I was recently presented with the opportunity to review the newly published jQuery 2.0 Development Cookbook by Leon Revill (PACKT Publishing, 2014) on Amazon.com.  In exchange, I received the book for free in electronic format from the publisher. Following is my review.

When I choose books to purchase and read, I tend to look at specific topics and the strength of the reviews associated with it. There already is a highly rated jQuery Cookbook available, published over 4 years ago, that is well reviewed. So do we really need another one? And if so, why?

Perhaps the answer is in the title, jQuery 2.0 Development Cookbook; ie, with a focus on 2.0 it is meant to be an up-to-date introduction to the implementation of common patterns addressed by jQuery. So with that context, I read this book also trying to grasp the intended audience—the book claims it is for novice to expert users of jQuery—and does it stay true to modern patterns and widely held best practices. (As a disclaimer, I was given a free copy of the book by the publisher on the promise I would provide a review).
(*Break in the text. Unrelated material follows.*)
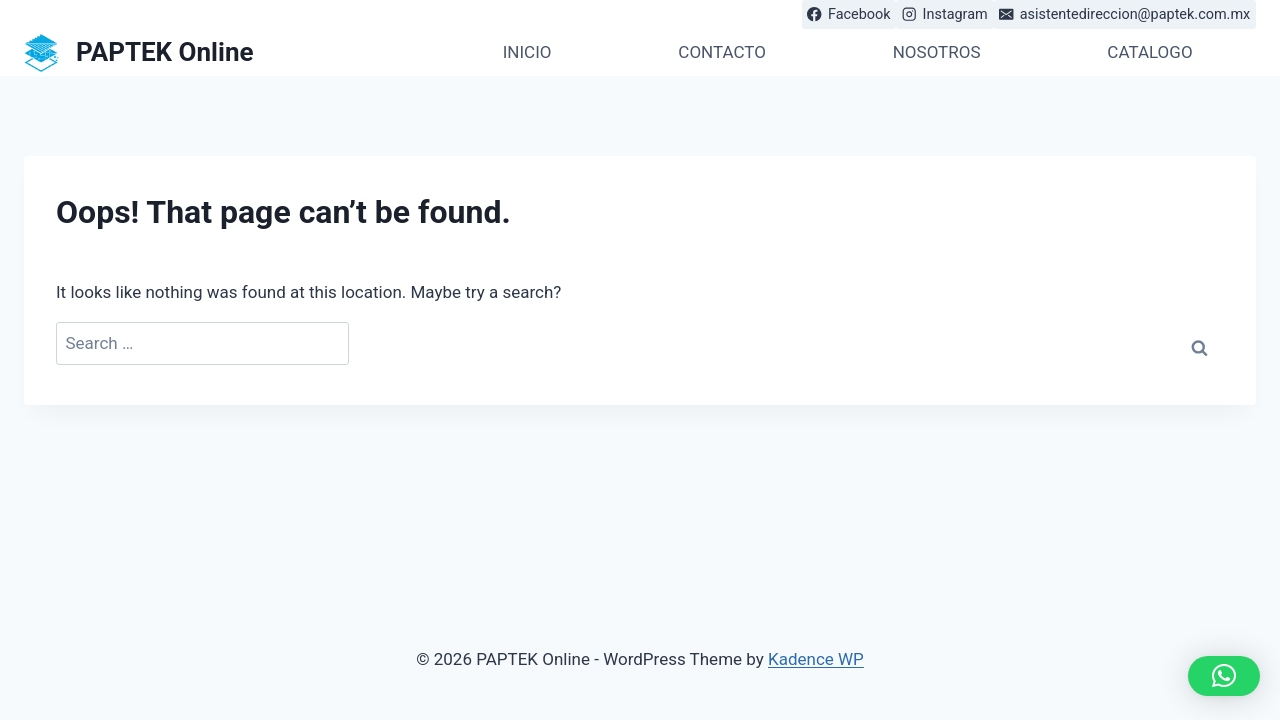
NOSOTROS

Reading the first chapter, I found the book got off to a rough start. I found the recipes generally simplistic, and the writing to be terse to the point I had to reread some parts to understand what the author intended (as I read on in the book, I found this to be much less of an issue). One recipe in particular bothered me, perhaps more than it should. “Populating list elements” uses jQuery’s each function to iterate over a JSON array and append attributes of each element as a list item to an unordered list in the DOM. DOM manipulations are expensive, and it would have been preferable to see the unordered list built up as a document fragment, and then appended to the DOM so we only make one addition to the document in the recipe. This pattern is repeated in a subsequent recipe “Understanding pagination.”

As I started getting to the middle of the book, I thought the author was really finding his voice. It was called out in recipes to use event delegation (another best practice), though not in those words, as well to use find to select from a current set of matched elements as an optimal practice. The recipes, themselves–such as building a basic photo gallery, drag and drop functionality, accordion content slider, and so on—are useful and it’s good to understand the patterns to build them regardless of whether you use jQuery or not. I do like that the author explicitly called out recipes that could be implemented more simply with jQuery UI. If you simply need one or two of these recipes in your work, it is better to implement these yourself than to take on the bloat associated with jQuery UI. And in reflecting on it I feel this part of the book is where it earns its true value. The cost of the book is likely less than the hourly rate of anyone reading it, and will more than make up its value if you use just one of the recipes.

The latter chapters on jQuery UI and jQuery Mobile serve as basic introductions to the technologies, and may be useful if you have not worked with them before. (In the jQuery Mobile chapter, the recipes on implementing quick call and SMS functionality really are just simple capabilities introduced with HTML5 and are only tangentially related to jQuery mobile).

I would have found more useful, and I really would have liked it, if the author had gone into more advanced patterns that are becoming accepted practices with some of his recipes, in particular promises and jQuery’s deferred object. Also, jQuery 2 allows for customs builds, and an introduction to this as a recipe would have been both timely and topical, in particular since the title of this work indicates this is a recipe book built on jQuery 2.0. I suppose in that sense, the title is misleading. This book could easily have been released three or four years ago and not used jQuery 2.0 with little changed in the book.

So, to summarize. If you are newer to jQuery and the literature around it, you may find this a productive read. As an intermediate jQuery developer I think you will find the mid chapters of most value. I’m not so certain I could say this fills a niche in the market in jQuery literature that was missing, but choice isn’t necessarily a bad thing. I wish there was more new in it. Just be aware of what is in this book relative to its competitors, and choose wisely.